L’application Shiny Information suivante permet d’explorer de manière interactive différents types de séries temporelles et de tester leur stationnarité à l’aide de deux tests statistiques classiques : le test ADF (Augmented Dickey-Fuller) et le test KPSS (Kwiatkowski–Phillips–Schmidt–Shin).

Voici les manipulations possibles à faire dans l’application

Cette application examine six types de séries temporelles simulées, chacune illustrant une situation classique rencontrée en épidémiologie ou en sciences de la santé.

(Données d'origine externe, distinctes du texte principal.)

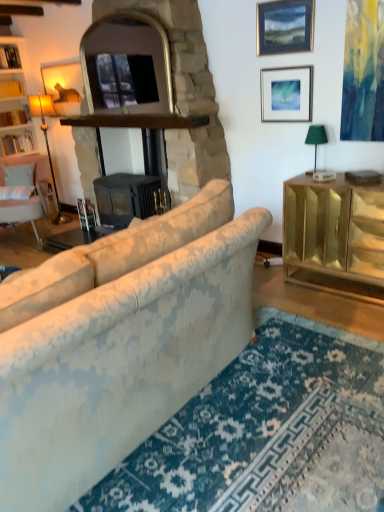 The width and height of the screenshot is (384, 512). I want to click on vacant space underneath matte gold floor lamp at left, arranged as the 2th lamp when viewed from the front (from a real-world perspective), so click(x=62, y=222). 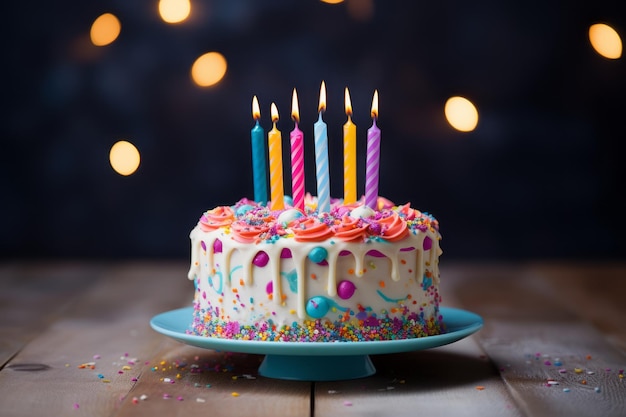 The height and width of the screenshot is (417, 626). Find the location of `candles`. candles is located at coordinates (254, 166), (278, 166), (298, 166), (321, 162), (351, 155), (374, 155). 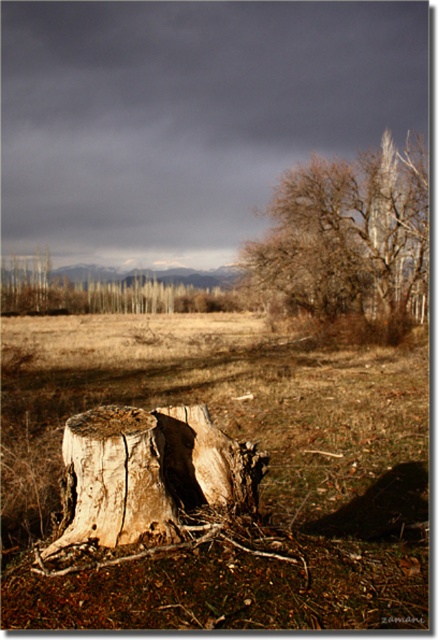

L’objectif est de comparer visuellement et statistiquement ces séries pour comprendre ce qui distingue les processus stationnaires des processus non stationnaires.

1. Choix d’une série

Le menu déroulant permet de sélectionner l’un des six scénarios proposés :

Type de série Description synthétique
AR(2) Série autorégressive d’ordre 2, stationnaire : oscillations autour d’une moyenne stable.
HMM
(changements de régimes)
Série à états cachés (forte vs faible incidence), globalement stationnaire à l’intérieur de chaque régime.
Marche aléatoire Processus non stationnaire où la moyenne et la variance dérivent dans le temps (accumulation des fluctuations).
Série saisonnière Série cyclique régulière, typique d’une maladie à variations saisonnières (p. ex. grippe, dengue).
Saisonnière +
tendance
Série présentant à la fois une saisonnalité et une tendance ascendante ou descendante à long terme.
Point de rupture Série où les caractéristiques changent brutalement (p. ex. introduction d’un vaccin ou d’une politique de santé).

2. Visualisation interactive

La figure principale montre la série temporelle simulée.

L’utilisateur peut :

  • agrandir sur une période donnée ;
  • faire glisser la plage temporelle grâce à la zone d’aperçu inférieure ;
  • survoler chaque point pour afficher la valeur et la date correspondante.

3. Résultats des tests de stationnarité

Sous l’explication visuelle apparaissent les résultats des deux tests :

  • Test ADF (Augmented Dickey-Fuller) :
    teste la présence d’une racine unitaire (\(\mathrm{H}_0\) : non-stationnaire).
    → Si la p-valeur < 0,05, on conclut à la stationnarité.
  • Test KPSS (Kwiatkowski–Phillips–Schmidt–Shin) :
    teste l’hypothèse inverse (\(\mathrm{H}_0\) : stationnaire).
    → Si la p-valeur < 0,05, on conclut à la non-stationnarité.

L’application interprète automatiquement la combinaison des deux tests :

  • ✅ Les deux tests s’accordent : la série est stationnaire.
  • ❌ Les deux tests confirment la non-stationnarité.
  • ⚠️ Les résultats sont contradictoires : il faut examiner visuellement la série ou appliquer une différenciation.